CLIPPERS (chronic lymphocytic inflammation with pontine perivascular enhancement responsive to steroids) is an extremely rare neurologic inflammatory condition. Fewer than 10 pediatric cases have been described.

Debate persists as to whether it is a distinct disease or a clinical, radiologic, and histologic phenotype evolving into another disorder. We propose that CLIPPERS may be a clinical manifestation of an underlying state of immune-dysregulation.

We describe the case of the youngest known report of CLIPPERS, an 18-month-old infant from Melbourne, Australia. Reviewing the literature for all reported pediatric cases, we identified that robust investigation and whole exome sequencing was underutilized and proposed diagnostic criteria were frequently unmet. Particular focus should be paid to genes known to cause familial hemophagocytic lymphohistiocytosis (HLH), with the CLIPPERS phenotype manifesting as a form of isolated central nervous system (CNS)-HLH in some patients. Curative treatment options such as hematopoietic stem cell transplantation may be appropriate for some patients and should be considered early.

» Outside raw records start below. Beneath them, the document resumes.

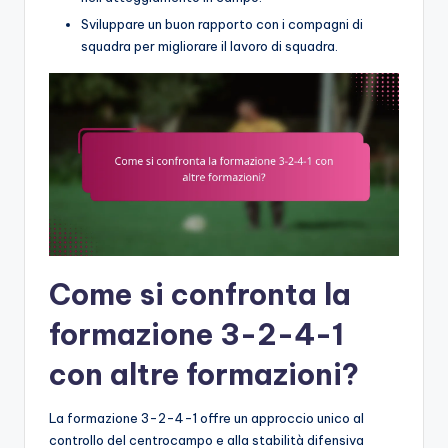
Sviluppare un buon rapporto con i compagni di
squadra per migliorare il lavoro di squadra.
Come si confronta la
formazione 3-2-4-1
con altre formazioni?
La formazione 3-2-4-1 offre un approccio unico al
controllo del centrocampo e alla stabilità difensiva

CLIPPERS（慢性淋巴细胞炎症伴脑桥血管周围增强，对类固醇有反应）是一种极为罕见的神经系统炎症。已描述的儿科病例不到 10 例。

关于它是一种独特的疾病还是一种临床、放射学和组织学表型演变成另一种疾病的争论一直存在。我们提出，CLIPPERS 可能是潜在免疫失调状态的临床表现。

我们描述了已知最年轻的 CLIPPERS 报告病例，这是一名来自澳大利亚墨尔本的 18 个月大的婴儿。回顾所有报告的儿科病例的文献，我们发现强有力的调查和全外显子组测序未得到充分利用，并且提出的诊断标准经常未得到满足。应特别关注已知会导致家族性噬血细胞性淋巴组织细胞增多症 (HLH) 的基因，在某些患者中，CLIPPERS 表型表现为一种孤立的中枢神经系统 (CNS)-HLH。造血干细胞移植等治愈性治疗方案可能适合某些患者，应尽早考虑。